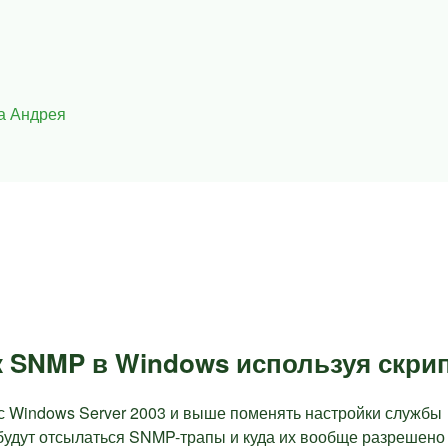
а Андрея
к SNMP в Windows используя скри
 с Windows Server 2003 и выше поменять настройки службы
 будут отсылаться SNMP-трапы и куда их вообще разрешено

★ ★ ★ ★ ★

ABOUT THIS EXERCISE: Would you return all of the data above word for word, omitting every picture?

SOLUTION TO THE PROBLEM:
а Андрея
к SNMP в Windows используя скри
 с Windows Server 2003 и выше поменять настройки службы
 будут отсылаться SNMP-трапы и куда их вообще разрешено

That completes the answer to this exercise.